━━ RECORDS SHOWN ━━

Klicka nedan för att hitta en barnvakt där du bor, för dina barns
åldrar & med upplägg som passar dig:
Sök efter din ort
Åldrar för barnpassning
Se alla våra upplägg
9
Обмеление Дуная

━━━

_WHAT THE TASK ASKS_
Repeat the material word for word.

_SOLUTION TO THE EXERCISE_
Klicka nedan för att hitta en barnvakt där du bor, för dina barns
åldrar & med upplägg som passar dig:
Sök efter din ort
Åldrar för barnpassning
Se alla våra upplägg
9
Обмеление Дуная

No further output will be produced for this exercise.